Task requirements :: Among the entries below, copy every line that carries the word "gioco".

Listed entries ::
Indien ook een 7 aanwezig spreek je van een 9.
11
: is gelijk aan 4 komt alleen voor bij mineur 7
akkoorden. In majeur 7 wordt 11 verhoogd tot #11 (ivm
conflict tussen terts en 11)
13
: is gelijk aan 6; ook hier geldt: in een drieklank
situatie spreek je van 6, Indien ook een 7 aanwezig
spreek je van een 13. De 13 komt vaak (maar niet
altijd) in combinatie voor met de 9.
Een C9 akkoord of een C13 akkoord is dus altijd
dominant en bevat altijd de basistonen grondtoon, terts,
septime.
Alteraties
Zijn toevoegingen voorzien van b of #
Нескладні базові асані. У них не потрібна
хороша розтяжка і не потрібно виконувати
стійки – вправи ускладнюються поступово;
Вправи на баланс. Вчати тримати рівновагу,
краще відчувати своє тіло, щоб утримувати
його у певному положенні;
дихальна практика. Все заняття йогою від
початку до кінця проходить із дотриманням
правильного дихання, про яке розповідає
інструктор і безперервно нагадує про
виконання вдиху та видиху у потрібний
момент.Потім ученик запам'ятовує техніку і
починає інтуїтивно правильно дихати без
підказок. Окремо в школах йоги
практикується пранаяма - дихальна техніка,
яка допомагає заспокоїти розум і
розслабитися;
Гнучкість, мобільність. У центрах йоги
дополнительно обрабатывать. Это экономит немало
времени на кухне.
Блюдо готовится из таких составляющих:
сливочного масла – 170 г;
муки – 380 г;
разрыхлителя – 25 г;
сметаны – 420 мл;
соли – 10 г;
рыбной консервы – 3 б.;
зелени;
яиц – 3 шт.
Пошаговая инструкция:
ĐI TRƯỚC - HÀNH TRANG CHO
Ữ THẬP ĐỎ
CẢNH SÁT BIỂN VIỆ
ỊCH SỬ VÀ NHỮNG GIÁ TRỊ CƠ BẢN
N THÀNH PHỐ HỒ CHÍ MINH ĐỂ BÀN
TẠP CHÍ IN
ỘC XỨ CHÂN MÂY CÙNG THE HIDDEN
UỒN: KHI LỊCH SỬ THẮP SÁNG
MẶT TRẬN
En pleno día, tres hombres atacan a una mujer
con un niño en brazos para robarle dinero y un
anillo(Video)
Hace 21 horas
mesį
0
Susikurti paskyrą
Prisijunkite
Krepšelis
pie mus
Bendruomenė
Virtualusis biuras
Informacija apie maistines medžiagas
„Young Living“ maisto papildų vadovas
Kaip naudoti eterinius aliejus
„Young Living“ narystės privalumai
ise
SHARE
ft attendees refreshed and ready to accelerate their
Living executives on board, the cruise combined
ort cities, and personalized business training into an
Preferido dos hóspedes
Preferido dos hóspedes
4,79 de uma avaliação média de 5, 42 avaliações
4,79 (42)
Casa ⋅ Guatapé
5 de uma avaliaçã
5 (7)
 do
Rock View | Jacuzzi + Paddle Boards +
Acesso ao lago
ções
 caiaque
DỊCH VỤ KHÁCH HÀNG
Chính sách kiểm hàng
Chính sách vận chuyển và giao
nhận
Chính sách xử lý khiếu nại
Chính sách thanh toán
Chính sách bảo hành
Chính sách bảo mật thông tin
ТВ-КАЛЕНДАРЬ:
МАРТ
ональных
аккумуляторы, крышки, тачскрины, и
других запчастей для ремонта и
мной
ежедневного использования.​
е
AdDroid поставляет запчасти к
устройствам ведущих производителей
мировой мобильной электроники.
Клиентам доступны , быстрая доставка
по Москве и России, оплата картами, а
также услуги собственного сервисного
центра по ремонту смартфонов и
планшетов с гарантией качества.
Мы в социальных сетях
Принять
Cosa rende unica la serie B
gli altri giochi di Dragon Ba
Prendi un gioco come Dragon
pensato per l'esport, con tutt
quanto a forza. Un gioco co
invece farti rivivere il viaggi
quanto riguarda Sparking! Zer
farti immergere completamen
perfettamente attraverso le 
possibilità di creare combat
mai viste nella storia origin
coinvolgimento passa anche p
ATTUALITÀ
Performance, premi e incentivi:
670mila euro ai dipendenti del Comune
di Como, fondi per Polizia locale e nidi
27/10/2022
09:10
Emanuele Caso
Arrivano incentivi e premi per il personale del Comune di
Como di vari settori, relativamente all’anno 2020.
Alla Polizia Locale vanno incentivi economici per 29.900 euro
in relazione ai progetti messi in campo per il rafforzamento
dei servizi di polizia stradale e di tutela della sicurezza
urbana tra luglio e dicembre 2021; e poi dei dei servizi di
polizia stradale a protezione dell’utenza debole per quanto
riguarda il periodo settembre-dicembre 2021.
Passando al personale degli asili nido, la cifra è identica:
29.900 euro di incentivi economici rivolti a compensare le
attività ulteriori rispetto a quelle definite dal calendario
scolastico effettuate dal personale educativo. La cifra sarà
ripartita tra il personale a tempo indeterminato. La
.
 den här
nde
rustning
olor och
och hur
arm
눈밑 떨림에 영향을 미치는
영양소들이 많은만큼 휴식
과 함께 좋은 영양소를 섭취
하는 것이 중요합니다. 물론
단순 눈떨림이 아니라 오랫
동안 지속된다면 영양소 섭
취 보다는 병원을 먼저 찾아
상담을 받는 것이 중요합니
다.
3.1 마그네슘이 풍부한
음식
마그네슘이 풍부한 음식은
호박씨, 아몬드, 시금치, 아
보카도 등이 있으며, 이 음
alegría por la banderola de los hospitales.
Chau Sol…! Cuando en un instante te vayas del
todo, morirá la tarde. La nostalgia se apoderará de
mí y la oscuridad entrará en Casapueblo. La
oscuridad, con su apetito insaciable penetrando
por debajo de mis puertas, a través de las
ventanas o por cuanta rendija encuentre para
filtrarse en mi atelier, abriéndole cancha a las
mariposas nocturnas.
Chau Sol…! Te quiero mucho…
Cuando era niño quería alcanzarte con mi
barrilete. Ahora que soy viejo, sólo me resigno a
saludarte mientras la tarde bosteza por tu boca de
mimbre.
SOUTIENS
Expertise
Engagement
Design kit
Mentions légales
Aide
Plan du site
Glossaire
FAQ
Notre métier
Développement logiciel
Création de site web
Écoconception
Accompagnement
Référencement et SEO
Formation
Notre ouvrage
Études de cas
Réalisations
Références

Task solution ::
Prendi un gioco come Dragon
quanto a forza. Un gioco co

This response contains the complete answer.